I am just a fool. Praise be to the Lord of Kindess, Grace and Mercy for allowing the valley of my ignorance and idol of my pride to be the platform for the glory of his Wisdom to be seen and for his graciousness and patience to gently humble me to see and adore his Glory. I had been putting other things first and felt distant and was even for a time deluding myself that I was on point but because he felt distant and I felt my own complacency by his grace, he led me back to himself. Where I belong. All glory to God in Jesus Christ
Kortne, Thank you for speaking of aligning ourselves to God’s eternal truth. I recognize that I feel out of alignment and ended up in a pit of miry clay that threatens to overwhelm me. As Katherine McPherson, did, I have cried out to the Lord and confessed my sin, that first step of getting into alignment is key for the restoration I desire.
God is doing what you said but it has been painful. My mom died in ‘22, my long time gf betrayed me in ‘23, I was laid off my long time job in January. My siblings won’t talk to me. I still have prostate cancer. I am alone with the Lord.
I love how God will nudge me in the direction that He wants me to go. He has given me an instruction to do restitution and this word is my confirmation. Pray with and for me that God will give me the courage to do this, in Jesus mighty name.

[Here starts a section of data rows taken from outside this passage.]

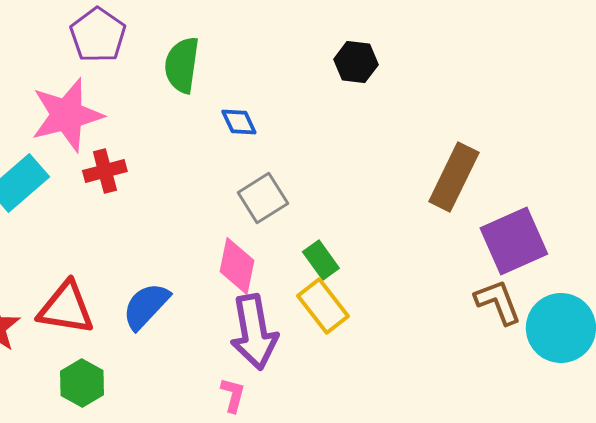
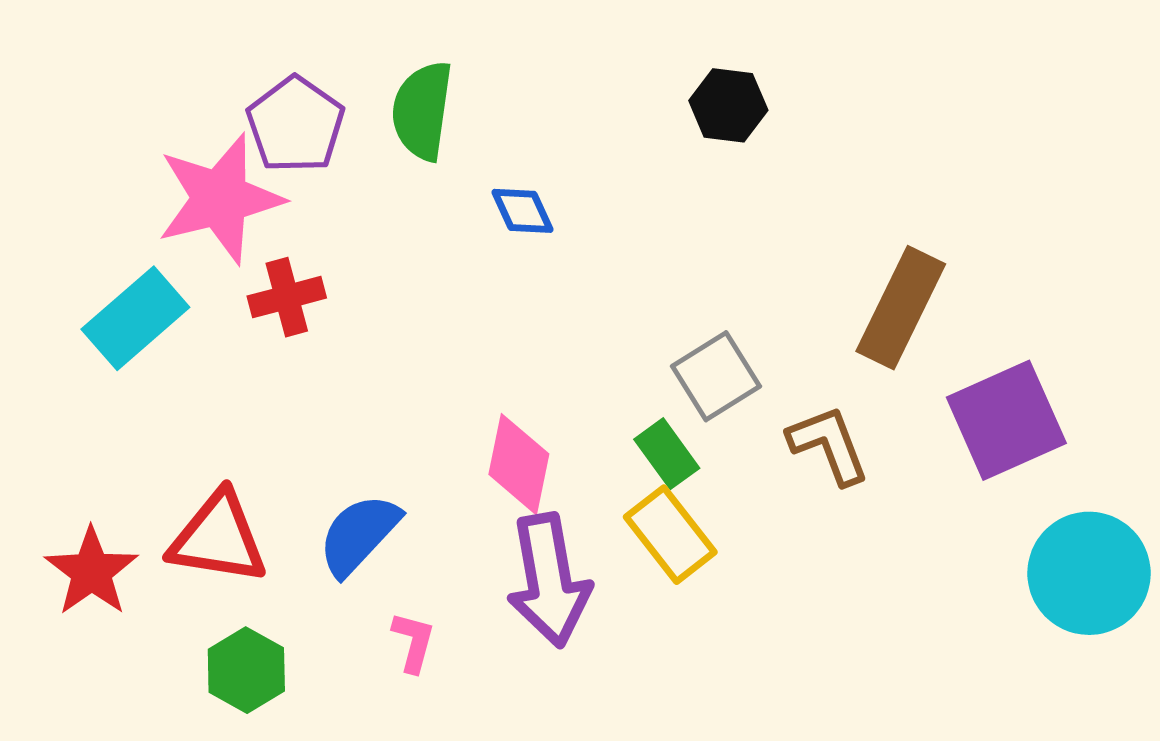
purple pentagon: (98, 35) -> (296, 125), moved
gray square: (263, 198) -> (716, 376), moved
brown L-shape: (498, 302) -> (829, 445), moved
pink L-shape: (233, 395) -> (413, 642), moved

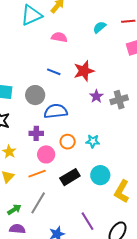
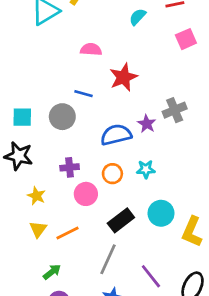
pink semicircle: (59, 37) -> (91, 49), moved
blue line: (54, 72) -> (83, 94), moved
purple star: (96, 96) -> (147, 124), moved
blue semicircle: (56, 111) -> (116, 135), moved
orange line: (37, 174) -> (68, 233), moved
gray line: (38, 203) -> (108, 259), moved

Thank you for being an obedient vessel in the LORD'S hands sister. Your videos have helped me so much. Now that I am in obedience this word is a confirmation to me. I'm in the middle of obeying his instruction. And I'm in such a peaceful place now. There's so much Joy in obeying HIM. It's crazy how evil and hard your own flesh is. It took me a decade to fully understand and obey these small instructions the LORD has been giving me. I can't believe it took me a decade to do it. I have lost 10 years. It's scary. Delayed obedience is Disobedience and disobedience is as the sin of witchcraft. I was in absolute rebellion to his instructions. I shudder to think I kept myself in that place for such a long time. Sow to the wind and you will reap the worldwind, and I did reap the worldwind. But it's amazing how patient and longsuffering the LORD is. His kindness blows mind. I'm obeying now. Better late than never. Praise HIS Holy name.

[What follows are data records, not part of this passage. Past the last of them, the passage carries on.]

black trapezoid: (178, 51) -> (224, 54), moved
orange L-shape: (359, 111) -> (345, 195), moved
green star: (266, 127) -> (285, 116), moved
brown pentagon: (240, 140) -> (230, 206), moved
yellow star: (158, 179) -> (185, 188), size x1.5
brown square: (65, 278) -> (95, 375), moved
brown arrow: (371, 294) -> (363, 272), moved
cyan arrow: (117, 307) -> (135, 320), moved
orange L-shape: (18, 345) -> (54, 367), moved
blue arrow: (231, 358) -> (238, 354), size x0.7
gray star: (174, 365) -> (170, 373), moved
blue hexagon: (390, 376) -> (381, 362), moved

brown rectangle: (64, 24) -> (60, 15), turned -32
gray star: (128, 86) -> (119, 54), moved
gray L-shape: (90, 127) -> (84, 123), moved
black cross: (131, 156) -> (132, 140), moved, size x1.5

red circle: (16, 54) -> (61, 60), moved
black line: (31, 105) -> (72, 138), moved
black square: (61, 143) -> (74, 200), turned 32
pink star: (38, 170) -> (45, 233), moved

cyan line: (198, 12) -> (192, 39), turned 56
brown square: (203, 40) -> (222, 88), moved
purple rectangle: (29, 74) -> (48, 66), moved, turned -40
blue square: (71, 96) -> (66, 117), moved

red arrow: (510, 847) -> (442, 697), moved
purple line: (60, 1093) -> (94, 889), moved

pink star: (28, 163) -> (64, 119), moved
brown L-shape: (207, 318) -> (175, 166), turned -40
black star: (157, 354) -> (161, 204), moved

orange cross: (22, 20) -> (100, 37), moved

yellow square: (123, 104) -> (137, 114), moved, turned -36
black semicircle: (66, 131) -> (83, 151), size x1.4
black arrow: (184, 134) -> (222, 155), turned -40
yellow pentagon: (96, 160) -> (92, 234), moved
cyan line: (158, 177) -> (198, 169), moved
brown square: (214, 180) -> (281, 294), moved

It happened and I didn’t realize that I traded drama for peace and it feels so good. Such a smooth transition. I am so grateful and thankful for all that He has done for me.
I've learned something in my 44 years here on Earth that just because I'm right doesn't mean I'm righteous. The posture of the heart is what means the most and sometimes being silent shows a lot when other people are trying to argue and get a rise out of you. We always should be remain humble and self-control. I know it's easy to say and hard to do but with enough practice you can become good at it and may God bless you guys
Yes 🙌🏻 thank you 🙏🏼 Sis !! And it’s time to transition again ! Praying that I can lay down the things He’s been showing me ! Thank you 🙏🏼 for your obedience ! Love ❤️ and prayers !
🙌🙌🙌 Amen! I feel it too. It's round the corner. Things are going to change ! I'm to prideful. I wanna die to myself it's been rough but Jesus will do it he is not a man that he should lie! Thank you sweetie 🥰 bless you!